• _TASK BRIEF_
Although the data holds pictures, return only the lines from the one containing "大会通过一系列深度分享与战略部署，为渠道伙伴提" to the end, exactly, and without them.

• _SUPPLIED ENTRIES_
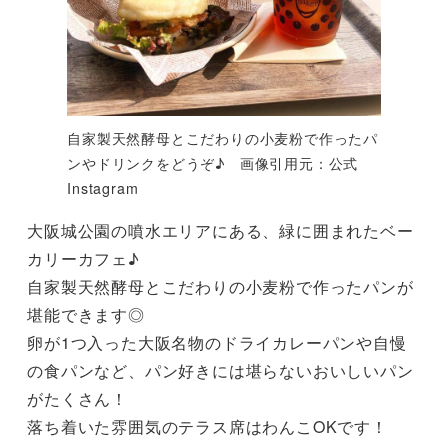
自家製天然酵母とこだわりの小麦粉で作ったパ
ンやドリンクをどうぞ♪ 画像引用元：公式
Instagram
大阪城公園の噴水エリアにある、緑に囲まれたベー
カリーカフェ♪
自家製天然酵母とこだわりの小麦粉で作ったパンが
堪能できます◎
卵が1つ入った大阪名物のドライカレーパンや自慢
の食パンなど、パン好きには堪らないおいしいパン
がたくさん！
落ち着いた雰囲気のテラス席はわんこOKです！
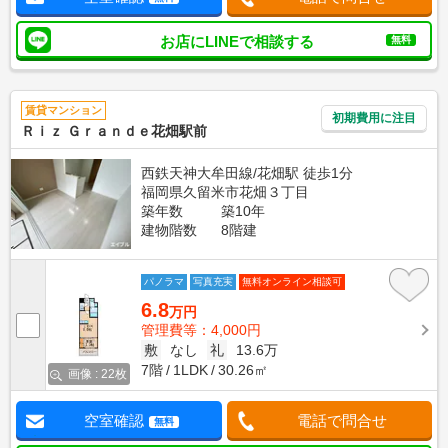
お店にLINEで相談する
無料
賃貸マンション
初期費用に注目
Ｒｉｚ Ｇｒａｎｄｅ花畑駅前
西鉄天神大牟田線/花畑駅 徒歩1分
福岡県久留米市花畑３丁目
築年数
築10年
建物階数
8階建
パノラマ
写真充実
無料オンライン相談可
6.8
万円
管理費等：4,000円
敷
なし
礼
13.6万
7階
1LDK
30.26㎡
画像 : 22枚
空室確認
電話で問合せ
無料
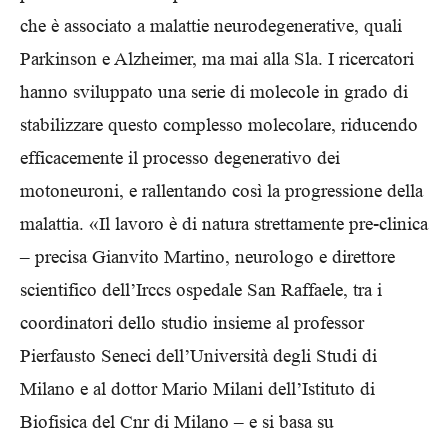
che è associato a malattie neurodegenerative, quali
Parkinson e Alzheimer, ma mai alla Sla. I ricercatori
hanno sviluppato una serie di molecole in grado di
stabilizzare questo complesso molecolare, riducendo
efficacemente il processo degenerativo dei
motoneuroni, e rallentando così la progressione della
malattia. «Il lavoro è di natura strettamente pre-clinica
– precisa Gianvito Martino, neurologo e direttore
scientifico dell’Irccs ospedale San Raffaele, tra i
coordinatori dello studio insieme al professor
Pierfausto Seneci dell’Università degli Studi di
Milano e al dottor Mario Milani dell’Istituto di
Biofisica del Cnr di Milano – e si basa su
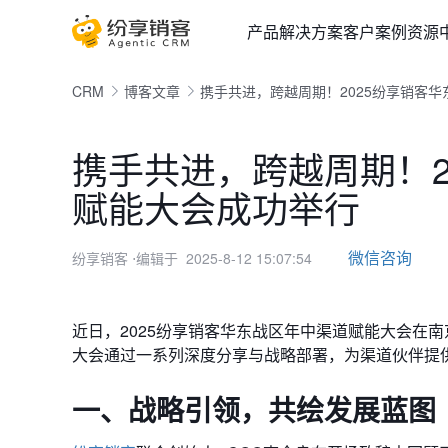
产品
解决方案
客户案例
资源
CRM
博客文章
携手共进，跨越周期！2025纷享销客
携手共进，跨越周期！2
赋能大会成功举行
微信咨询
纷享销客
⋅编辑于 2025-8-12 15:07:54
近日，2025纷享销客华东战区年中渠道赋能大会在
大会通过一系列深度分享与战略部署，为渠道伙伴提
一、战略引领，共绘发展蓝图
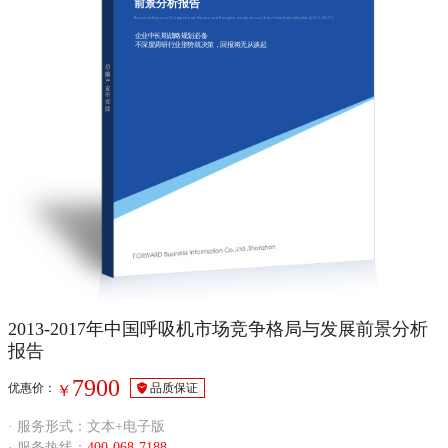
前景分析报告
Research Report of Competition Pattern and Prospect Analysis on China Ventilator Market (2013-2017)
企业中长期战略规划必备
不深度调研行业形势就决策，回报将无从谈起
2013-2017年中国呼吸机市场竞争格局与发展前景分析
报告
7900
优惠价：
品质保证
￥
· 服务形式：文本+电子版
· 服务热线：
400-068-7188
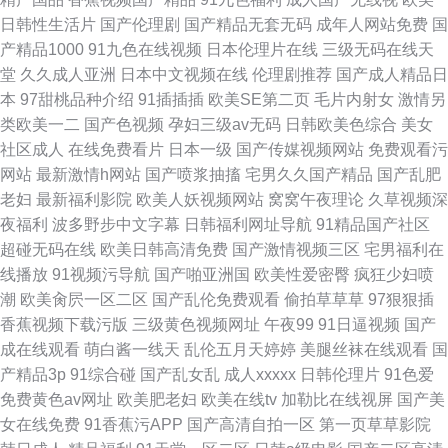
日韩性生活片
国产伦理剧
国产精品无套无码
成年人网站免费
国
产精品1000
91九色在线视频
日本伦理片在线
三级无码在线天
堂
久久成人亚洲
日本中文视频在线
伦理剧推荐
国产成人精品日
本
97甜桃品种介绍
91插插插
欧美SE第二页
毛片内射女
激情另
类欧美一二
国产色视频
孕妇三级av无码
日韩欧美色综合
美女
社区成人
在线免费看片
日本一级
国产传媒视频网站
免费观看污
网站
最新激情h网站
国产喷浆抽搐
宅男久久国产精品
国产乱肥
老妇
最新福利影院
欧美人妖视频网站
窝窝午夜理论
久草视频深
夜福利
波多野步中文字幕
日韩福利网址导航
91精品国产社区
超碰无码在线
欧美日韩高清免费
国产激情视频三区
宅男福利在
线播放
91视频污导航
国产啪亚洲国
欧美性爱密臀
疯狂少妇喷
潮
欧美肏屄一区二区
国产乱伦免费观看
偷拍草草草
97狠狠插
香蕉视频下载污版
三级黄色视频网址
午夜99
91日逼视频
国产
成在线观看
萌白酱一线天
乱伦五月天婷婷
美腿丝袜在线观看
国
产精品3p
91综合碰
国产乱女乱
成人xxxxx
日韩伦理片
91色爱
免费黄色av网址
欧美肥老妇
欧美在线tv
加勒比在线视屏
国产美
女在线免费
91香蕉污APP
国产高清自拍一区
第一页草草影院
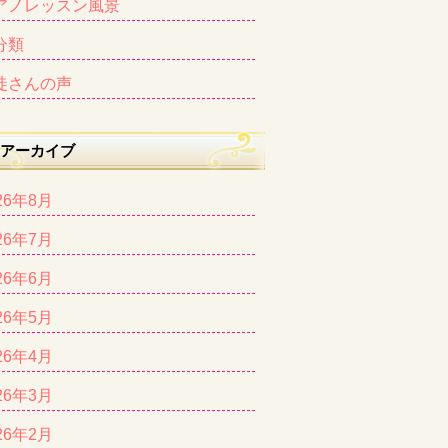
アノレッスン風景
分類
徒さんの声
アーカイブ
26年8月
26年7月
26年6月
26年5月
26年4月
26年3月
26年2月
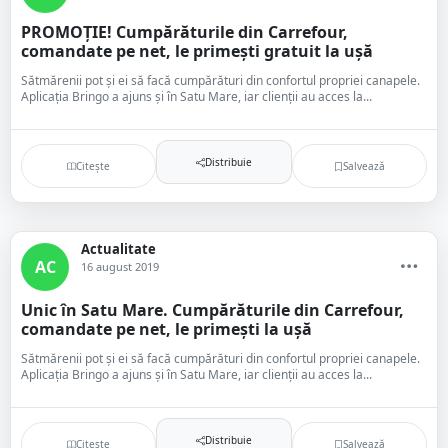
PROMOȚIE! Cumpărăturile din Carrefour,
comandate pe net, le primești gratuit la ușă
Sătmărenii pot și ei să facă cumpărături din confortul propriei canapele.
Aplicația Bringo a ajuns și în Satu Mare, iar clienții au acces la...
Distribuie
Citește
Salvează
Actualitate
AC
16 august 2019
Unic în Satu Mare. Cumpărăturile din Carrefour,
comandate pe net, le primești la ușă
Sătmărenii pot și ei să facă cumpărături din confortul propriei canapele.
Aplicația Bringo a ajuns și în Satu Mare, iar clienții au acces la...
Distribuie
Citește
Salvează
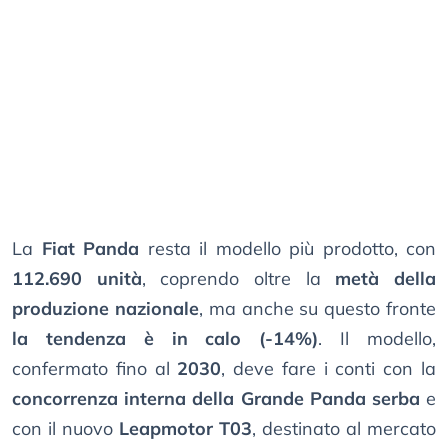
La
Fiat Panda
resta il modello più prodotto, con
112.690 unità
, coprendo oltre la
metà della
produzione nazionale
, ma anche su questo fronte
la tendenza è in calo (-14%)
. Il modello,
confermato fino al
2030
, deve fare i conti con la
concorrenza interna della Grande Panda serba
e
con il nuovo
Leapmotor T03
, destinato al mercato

• _TASK RESPONSE_
大会通过一系列深度分享与战略部署，为渠道伙伴提
一、战略引领，共绘发展蓝图
前景分析报告
Research Report of Competition Pattern and Prospect Analysis on China Ventilator Market (2013-2017)
企业中长期战略规划必备
不深度调研行业形势就决策，回报将无从谈起
2013-2017年中国呼吸机市场竞争格局与发展前景分析
报告
7900
优惠价：
品质保证
￥
· 服务形式：文本+电子版
· 服务热线：
400-068-7188
日韩性生活片
国产伦理剧
国产精品无套无码
成年人网站免费
国
产精品1000
91九色在线视频
日本伦理片在线
三级无码在线天
堂
久久成人亚洲
日本中文视频在线
伦理剧推荐
国产成人精品日
本
97甜桃品种介绍
91插插插
欧美SE第二页
毛片内射女
激情另
类欧美一二
国产色视频
孕妇三级av无码
日韩欧美色综合
美女
社区成人
在线免费看片
日本一级
国产传媒视频网站
免费观看污
网站
最新激情h网站
国产喷浆抽搐
宅男久久国产精品
国产乱肥
老妇
最新福利影院
欧美人妖视频网站
窝窝午夜理论
久草视频深
夜福利
波多野步中文字幕
日韩福利网址导航
91精品国产社区
超碰无码在线
欧美日韩高清免费
国产激情视频三区
宅男福利在
线播放
91视频污导航
国产啪亚洲国
欧美性爱密臀
疯狂少妇喷
潮
欧美肏屄一区二区
国产乱伦免费观看
偷拍草草草
97狠狠插
香蕉视频下载污版
三级黄色视频网址
午夜99
91日逼视频
国产
成在线观看
萌白酱一线天
乱伦五月天婷婷
美腿丝袜在线观看
国
产精品3p
91综合碰
国产乱女乱
成人xxxxx
日韩伦理片
91色爱
免费黄色av网址
欧美肥老妇
欧美在线tv
加勒比在线视屏
国产美
女在线免费
91香蕉污APP
国产高清自拍一区
第一页草草影院
アノレッスン風景
分類
徒さんの声
アーカイブ
26年8月
26年7月
26年6月
26年5月
26年4月
26年3月
26年2月
PROMOȚIE! Cumpărăturile din Carrefour,
comandate pe net, le primești gratuit la ușă
Sătmărenii pot și ei să facă cumpărături din confortul propriei canapele.
Aplicația Bringo a ajuns și în Satu Mare, iar clienții au acces la...
Distribuie
Citește
Salvează
Actualitate
AC
16 august 2019
Unic în Satu Mare. Cumpărăturile din Carrefour,
comandate pe net, le primești la ușă
Sătmărenii pot și ei să facă cumpărături din confortul propriei canapele.
Aplicația Bringo a ajuns și în Satu Mare, iar clienții au acces la...
Distribuie
Citește
Salvează
La
Fiat Panda
resta il modello più prodotto, con
112.690 unità
, coprendo oltre la
metà della
produzione nazionale
, ma anche su questo fronte
la tendenza è in calo (-14%)
. Il modello,
confermato fino al
2030
, deve fare i conti con la
concorrenza interna della Grande Panda serba
e
con il nuovo
Leapmotor T03
, destinato al mercato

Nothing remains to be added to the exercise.